Material for this task below:
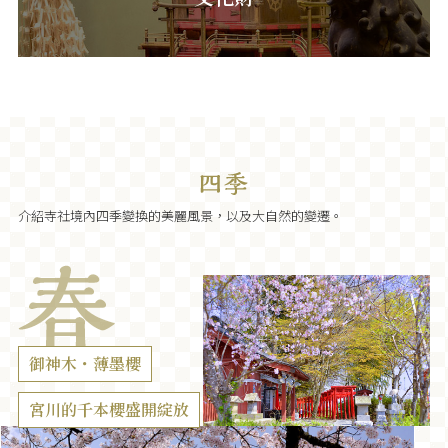
介紹寺社境內四季變換的美麗風景，以及大自然的變遷。
御神木・薄墨櫻
宮川的千本櫻盛開綻放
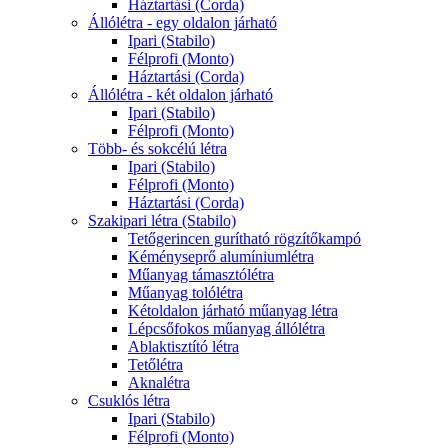
Háztartási (Corda)
Állólétra - egy oldalon járható
Ipari (Stabilo)
Félprofi (Monto)
Háztartási (Corda)
Állólétra - két oldalon járható
Ipari (Stabilo)
Félprofi (Monto)
Több- és sokcélú létra
Ipari (Stabilo)
Félprofi (Monto)
Háztartási (Corda)
Szakipari létra (Stabilo)
Tetőgerincen gurítható rögzítőkampó
Kéményseprő alumíniumlétra
Műanyag támasztólétra
Műanyag tolólétra
Kétoldalon járható műanyag létra
Lépcsőfokos műanyag állólétra
Ablaktisztító létra
Tetőlétra
Aknalétra
Csuklós létra
Ipari (Stabilo)
Félprofi (Monto)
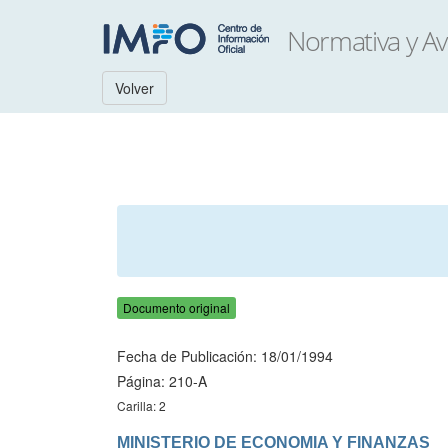
Volver
Documento original
Fecha de Publicación: 18/01/1994
Página: 210-A
Carilla: 2
MINISTERIO DE ECONOMIA Y FINANZAS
End of Material for this task.
• Exercise requirements: Copy out the records exactly; the pictures stay behind.

• Written reply:
介紹寺社境內四季變換的美麗風景，以及大自然的變遷。
御神木・薄墨櫻
宮川的千本櫻盛開綻放
Háztartási (Corda)
Állólétra - egy oldalon járható
Ipari (Stabilo)
Félprofi (Monto)
Háztartási (Corda)
Állólétra - két oldalon járható
Ipari (Stabilo)
Félprofi (Monto)
Több- és sokcélú létra
Ipari (Stabilo)
Félprofi (Monto)
Háztartási (Corda)
Szakipari létra (Stabilo)
Tetőgerincen gurítható rögzítőkampó
Kéményseprő alumíniumlétra
Műanyag támasztólétra
Műanyag tolólétra
Kétoldalon járható műanyag létra
Lépcsőfokos műanyag állólétra
Ablaktisztító létra
Tetőlétra
Aknalétra
Csuklós létra
Ipari (Stabilo)
Félprofi (Monto)
Volver
Documento original
Fecha de Publicación: 18/01/1994
Página: 210-A
Carilla: 2
MINISTERIO DE ECONOMIA Y FINANZAS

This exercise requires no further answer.